29 Giugno 2026
Servizio Idrico, Sie contro Ati: “Amnesia sugli obblighi”

Servizio idrico, SIE contesta la proposta di delibera ATI e rivendica la volontà di acquisire le gestioni, investire e migliorare i servizi
Si riaccende lo scontro sul servizio idrico integrato e sul ruolo di SIE nella gestione unica.
In vista della prossima discussione dell’Assemblea dell’ATI, la società interviene duramente sulla proposta di delibera, contestando quella che viene definita una “amnesia generale” sugli obblighi dell’Ente regolatore.
Secondo SIE, nella proposta non verrebbero richiamati gli obblighi dell’ATI derivanti dalla propria funzione, dalla Convenzione e dai giudicati intervenuti negli anni.
Il primo nodo riguarda gli atti regolatori. SIE sostiene che l’ATI non avrebbe ancora approvato l’aggiornamento di PEF, Piano degli interventi e sviluppo tariffario, documenti considerati fondamentali per le concessioni del servizio idrico integrato.

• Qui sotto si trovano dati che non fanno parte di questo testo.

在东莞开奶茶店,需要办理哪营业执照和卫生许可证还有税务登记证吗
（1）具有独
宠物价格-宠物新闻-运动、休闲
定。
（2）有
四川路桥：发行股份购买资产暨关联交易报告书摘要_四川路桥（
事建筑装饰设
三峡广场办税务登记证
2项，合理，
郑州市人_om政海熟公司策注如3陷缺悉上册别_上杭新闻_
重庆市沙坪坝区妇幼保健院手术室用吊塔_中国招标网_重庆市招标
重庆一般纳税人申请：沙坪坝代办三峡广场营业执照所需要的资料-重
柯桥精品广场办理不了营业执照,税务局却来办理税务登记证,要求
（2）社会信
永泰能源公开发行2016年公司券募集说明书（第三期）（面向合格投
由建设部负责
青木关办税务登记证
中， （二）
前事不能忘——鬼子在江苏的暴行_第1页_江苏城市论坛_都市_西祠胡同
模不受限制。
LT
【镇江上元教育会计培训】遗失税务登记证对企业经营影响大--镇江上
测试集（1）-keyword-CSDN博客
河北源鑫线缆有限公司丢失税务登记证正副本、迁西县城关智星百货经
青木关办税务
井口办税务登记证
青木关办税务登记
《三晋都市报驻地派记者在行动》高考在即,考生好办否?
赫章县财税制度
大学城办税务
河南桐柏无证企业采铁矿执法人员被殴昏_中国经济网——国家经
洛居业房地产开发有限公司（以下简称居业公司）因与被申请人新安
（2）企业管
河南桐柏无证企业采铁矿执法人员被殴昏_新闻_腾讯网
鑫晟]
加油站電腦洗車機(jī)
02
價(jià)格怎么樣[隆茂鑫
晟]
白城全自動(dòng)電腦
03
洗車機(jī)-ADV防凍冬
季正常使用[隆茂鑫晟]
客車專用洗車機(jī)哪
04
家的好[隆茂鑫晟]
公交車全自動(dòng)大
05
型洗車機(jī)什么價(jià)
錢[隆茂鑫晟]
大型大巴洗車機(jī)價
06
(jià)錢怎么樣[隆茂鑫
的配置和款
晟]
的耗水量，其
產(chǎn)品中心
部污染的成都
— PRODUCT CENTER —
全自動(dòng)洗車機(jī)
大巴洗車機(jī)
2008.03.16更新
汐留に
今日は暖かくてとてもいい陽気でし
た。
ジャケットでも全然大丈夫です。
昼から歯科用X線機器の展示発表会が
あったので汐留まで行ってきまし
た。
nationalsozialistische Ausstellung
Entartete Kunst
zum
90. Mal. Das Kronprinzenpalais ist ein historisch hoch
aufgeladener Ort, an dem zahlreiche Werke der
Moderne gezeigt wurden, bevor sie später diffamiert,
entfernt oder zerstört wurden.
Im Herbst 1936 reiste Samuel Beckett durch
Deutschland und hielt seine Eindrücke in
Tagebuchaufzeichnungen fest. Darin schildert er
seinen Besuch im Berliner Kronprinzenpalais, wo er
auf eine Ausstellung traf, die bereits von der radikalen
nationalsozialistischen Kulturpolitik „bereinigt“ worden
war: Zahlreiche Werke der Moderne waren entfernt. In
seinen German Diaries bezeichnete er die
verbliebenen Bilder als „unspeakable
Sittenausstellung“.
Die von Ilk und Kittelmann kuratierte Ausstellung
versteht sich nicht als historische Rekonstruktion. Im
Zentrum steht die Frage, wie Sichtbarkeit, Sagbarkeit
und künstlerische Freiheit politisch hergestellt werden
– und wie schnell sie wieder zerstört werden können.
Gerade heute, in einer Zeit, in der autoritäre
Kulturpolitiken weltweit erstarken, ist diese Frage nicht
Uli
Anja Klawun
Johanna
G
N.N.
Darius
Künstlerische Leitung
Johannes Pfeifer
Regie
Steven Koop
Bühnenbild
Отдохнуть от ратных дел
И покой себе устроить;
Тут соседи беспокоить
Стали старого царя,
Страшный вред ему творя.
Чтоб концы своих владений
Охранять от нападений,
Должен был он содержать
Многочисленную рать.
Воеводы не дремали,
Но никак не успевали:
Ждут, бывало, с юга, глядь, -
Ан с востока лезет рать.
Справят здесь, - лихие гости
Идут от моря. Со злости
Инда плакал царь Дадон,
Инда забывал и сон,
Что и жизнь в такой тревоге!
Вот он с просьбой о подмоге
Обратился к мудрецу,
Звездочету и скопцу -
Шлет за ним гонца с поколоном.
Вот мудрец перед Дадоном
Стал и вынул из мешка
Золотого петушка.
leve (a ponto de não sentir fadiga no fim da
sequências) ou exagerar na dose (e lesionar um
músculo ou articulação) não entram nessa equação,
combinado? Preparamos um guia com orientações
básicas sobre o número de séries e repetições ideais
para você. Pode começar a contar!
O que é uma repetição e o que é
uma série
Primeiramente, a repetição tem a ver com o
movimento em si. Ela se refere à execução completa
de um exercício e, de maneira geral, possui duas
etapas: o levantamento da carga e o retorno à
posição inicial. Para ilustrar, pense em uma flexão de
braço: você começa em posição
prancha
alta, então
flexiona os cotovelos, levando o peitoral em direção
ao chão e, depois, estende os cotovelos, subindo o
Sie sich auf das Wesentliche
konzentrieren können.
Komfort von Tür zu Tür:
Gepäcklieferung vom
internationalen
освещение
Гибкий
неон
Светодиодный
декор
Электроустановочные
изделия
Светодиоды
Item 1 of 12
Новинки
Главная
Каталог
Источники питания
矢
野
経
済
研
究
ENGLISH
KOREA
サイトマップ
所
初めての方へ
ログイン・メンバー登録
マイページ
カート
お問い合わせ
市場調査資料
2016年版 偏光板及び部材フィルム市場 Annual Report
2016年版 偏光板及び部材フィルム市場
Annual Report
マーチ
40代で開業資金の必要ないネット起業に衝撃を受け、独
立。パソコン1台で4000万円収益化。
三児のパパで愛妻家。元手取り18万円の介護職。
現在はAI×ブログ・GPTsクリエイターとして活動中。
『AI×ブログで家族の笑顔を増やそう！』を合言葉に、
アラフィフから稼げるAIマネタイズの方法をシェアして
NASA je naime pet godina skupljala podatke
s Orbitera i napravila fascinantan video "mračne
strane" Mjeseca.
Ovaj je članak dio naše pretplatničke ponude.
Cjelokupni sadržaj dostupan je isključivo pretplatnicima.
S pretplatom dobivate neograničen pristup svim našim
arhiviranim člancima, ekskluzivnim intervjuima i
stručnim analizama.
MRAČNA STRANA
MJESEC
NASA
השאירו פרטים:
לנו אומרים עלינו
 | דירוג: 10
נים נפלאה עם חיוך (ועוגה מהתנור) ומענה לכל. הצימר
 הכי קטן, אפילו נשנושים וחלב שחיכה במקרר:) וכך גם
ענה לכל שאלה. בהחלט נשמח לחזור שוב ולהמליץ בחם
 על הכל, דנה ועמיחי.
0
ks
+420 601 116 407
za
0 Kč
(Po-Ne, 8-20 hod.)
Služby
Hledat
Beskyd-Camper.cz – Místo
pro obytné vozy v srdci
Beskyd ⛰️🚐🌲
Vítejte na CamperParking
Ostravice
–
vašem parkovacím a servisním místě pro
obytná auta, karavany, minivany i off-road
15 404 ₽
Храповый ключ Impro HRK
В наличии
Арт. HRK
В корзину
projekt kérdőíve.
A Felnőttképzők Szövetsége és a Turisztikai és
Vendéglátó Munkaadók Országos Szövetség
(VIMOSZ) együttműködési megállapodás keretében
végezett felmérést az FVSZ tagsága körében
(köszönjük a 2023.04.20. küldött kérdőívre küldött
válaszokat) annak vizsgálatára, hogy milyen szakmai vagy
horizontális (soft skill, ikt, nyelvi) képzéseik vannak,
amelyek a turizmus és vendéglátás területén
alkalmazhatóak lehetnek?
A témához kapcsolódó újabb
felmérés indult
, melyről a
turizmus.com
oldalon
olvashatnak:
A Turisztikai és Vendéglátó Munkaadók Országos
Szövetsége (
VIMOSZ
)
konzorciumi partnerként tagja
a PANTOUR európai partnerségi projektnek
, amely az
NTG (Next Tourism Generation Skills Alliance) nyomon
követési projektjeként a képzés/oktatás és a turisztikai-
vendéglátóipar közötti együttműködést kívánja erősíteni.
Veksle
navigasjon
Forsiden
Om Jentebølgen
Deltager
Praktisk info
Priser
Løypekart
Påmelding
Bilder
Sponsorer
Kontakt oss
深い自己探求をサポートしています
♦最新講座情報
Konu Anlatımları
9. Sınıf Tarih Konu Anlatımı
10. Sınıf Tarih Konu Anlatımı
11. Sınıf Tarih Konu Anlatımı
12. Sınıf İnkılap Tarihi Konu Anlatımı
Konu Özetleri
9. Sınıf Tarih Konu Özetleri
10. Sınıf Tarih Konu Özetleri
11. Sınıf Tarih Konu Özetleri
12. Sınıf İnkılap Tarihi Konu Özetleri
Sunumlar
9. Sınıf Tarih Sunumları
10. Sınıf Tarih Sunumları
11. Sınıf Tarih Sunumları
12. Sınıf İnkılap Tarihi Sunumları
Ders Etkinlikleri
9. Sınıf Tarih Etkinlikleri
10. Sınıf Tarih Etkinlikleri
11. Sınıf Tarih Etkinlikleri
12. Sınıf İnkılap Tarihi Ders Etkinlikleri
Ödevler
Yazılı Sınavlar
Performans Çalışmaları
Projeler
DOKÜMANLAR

La società ricorda inoltre che il Ministero delle Infrastrutture avrebbe sospeso i fondi PNRR proprio in attesa dell’approvazione di tali atti regolatori, ritenuti condizione necessaria per l’ammissibilità e l’utilizzo delle risorse.
Altro punto contestato riguarda il mancato subentro nelle gestioni in house o aziendali, come SOGIP, ACOSET, SIDRA e AMA. Secondo SIE, la proposta attribuirebbe alla società una responsabilità che invece dipenderebbe dalla mancata approvazione, da parte dell’ATI, dei cosiddetti “valori di subentro”.
Per SIE, infatti, la Convenzione prevede che la società possa subentrare a tali gestioni solo dopo il pagamento dei valori di subentro, che avrebbero dovuto essere approvati dall’ATI entro aprile 2025 e che, secondo la ricostruzione della società, non sarebbero ancora stati definiti.
Da qui l’accusa: SIE sarebbe impossibilitata ad acquisire quelle gestioni per responsabilità dell’ATI. La società ricorda anche di essersi nuovamente rivolta al giudice per chiedere la nomina di un commissario ad acta, affinché vengano approvati atti regolatori, valori di subentro e consegna delle gestioni.
Nel documento si respinge anche l’idea che SIE non voglia prendere in carico i depuratori. La società sostiene di gestirne già nove e sottolinea che, per gli altri, servono approvazioni tecnico-amministrative e coperture economiche, attraverso atti regolatori oggi assenti o finanziamenti pubblici.
SIE rivendica inoltre l’attività svolta nell’ultimo anno e mezzo, ricordando oltre 3.720 interventi manutentivi sulle infrastrutture consegnate, la costruzione di un pozzo, la programmazione di altri quattro e l’installazione di oltre 50 sistemi di telecontrollo su serbatoi e pozzi.
La società contesta infine il riferimento a presunti dissensi interni o confronti tra soci come possibile causa di scioglimento del contratto, chiedendosi se una nota di ACOSET possa davvero trasformarsi in un presunto grave inadempimento di SIE.
La posizione della società è netta: SIE afferma di avere partecipato alla gara e lottato negli anni perché vuole acquisire tutte le gestioni, realizzare gli investimenti, completare le opere e migliorare i servizi per l’utenza.
Allo stesso tempo, SIE dichiara di restare disponibile al confronto con le istituzioni coinvolte, purché la soluzione punti davvero al bene degli utenti e non a “cambiare tutto per non cambiare niente”.